First up, was "Mudbound", a new novel I heard about a few months ago on NPR. It's set in rural Mississippi in the 1940's so you can pretty much guess that there's going to be a heavy racial element to the story and the book definitely lives up to that. The story itself is entertaining and fast-paced for the most part although it seems to drift into cliches every once in a while. However, where the book really shines is the method that Jordan uses to tell the story. It is told in the first person through 6 or 7 different narrators a chapter at a time. She did an amazing job getting the voice right of the diverse cast of characters. It would have been easy to screw this up and end up with a disjointed story but she did it well enough that it was easy to jump into the minds of the different characters without losing a beat and advancing the story from several different perspectives. Good book.

Second was former ISU basketball player Paul Shirley's take on his first three years of bouncing around to various professional teams. Paul gained a bit of notoriety for his smart-ass take on the NBA in his blog on NBA.com during the Suns' playoff run a few years ago.

During the two years we overlapped at ISU he spent a lot of his time hurt and I definitely wouldn't have picked him to spend any significant time in the NBA but he was always one of my favorite players just because we both had similar backgrounds in that we were National Merit scholars from small towns in Kansas that were engineering majors at ISU. The similarities pretty much ended up there since he was 8 inches taller and actually had basketball skills.

I suppose that Paul was somewhat of a hero to the nerdset at ISU since an unpopular (at least among my friends) Iowa State Daily columnist caused a mini-stir when she used her column to ask him out on Valentine's Day. I wonder if she reads that now and is embarrassed. (I later ripped her in a letter to the editor over an unrelated column. In her last issue of the Daily she said she wouldn't miss freshmen that told her she sucked. I always hoped that was referring to me.)

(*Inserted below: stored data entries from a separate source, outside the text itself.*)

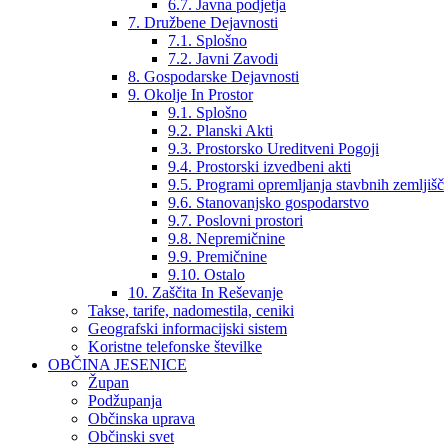
6.7. Javna podjetja
7. Družbene Dejavnosti
7.1. Splošno
7.2. Javni Zavodi
8. Gospodarske Dejavnosti
9. Okolje In Prostor
9.1. Splošno
9.2. Planski Akti
9.3. Prostorsko Ureditveni Pogoji
9.4. Prostorski izvedbeni akti
9.5. Programi opremljanja stavbnih zemljišč
9.6. Stanovanjsko gospodarstvo
9.7. Poslovni prostori
9.8. Nepremičnine
9.9. Premičnine
9.10. Ostalo
10. Zaščita In Reševanje
Takse, tarife, nadomestila, ceniki
Geografski informacijski sistem
Koristne telefonske številke
OBČINA JESENICE
Župan
Podžupanja
Občinska uprava
Občinski svet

Anyway, Paul was the 6th man for most of the games played by the greatest Cyclone team ever and gained a certain amount of notoriety for his role in the elite 8 game that year. Long story short ISU was holding on to a lead when he hit a bucket and was fouled only for another ref to come in and change it to "no basket, double foul." How a foul can be a block or a charge I will never understand. He fouled out, ISU lost, and he was shown sobbing in most of the newspapers across the country. He addresses all of those in this great column that sort of explains how weird it must have been being a student-athlete. The Monday after the game he's working on his engineering homework in the library and a girl asks him to autograph the front-page picture of him crying.

Where was I? Oh yeah, so I've been following his career for a while and it was kind of bizarre when all of the sudden he was writing for ESPN and getting a lot of national pub. I finally got around to reading his book and I wasn't disappointed. It's a funny, entertaining look behind the scenes of a lower-tier NBA player trying to stay in the league but spending most of their careers riding buses in the CBA or jetting around Europe from Siberia hoping that the team actually pays you this week.

The only complaints I had about the book were that he tended to overwrite or force some of his jokes and he offhandedly mentioned that Marcus Fizer was a genuine nutjob without giving any stories about him. Part of me would love to read a book about his time at ISU but part of me enjoys the mythology that I have about my first two years in college and watching those teams from up close. Although a lot of the mythology I had about athletes was shattered when Darren Davis yelled "suck my dick, spiky" at me from the elevator and I heard too many stories involving some variation of the words "come on, just touch it" (a reason why it wouldn't shock me if the Sherron Collins accusations were true).

Overall I really enjoyed the book and the take he had on things. It's definitely a different perspective than most of the books written about sports.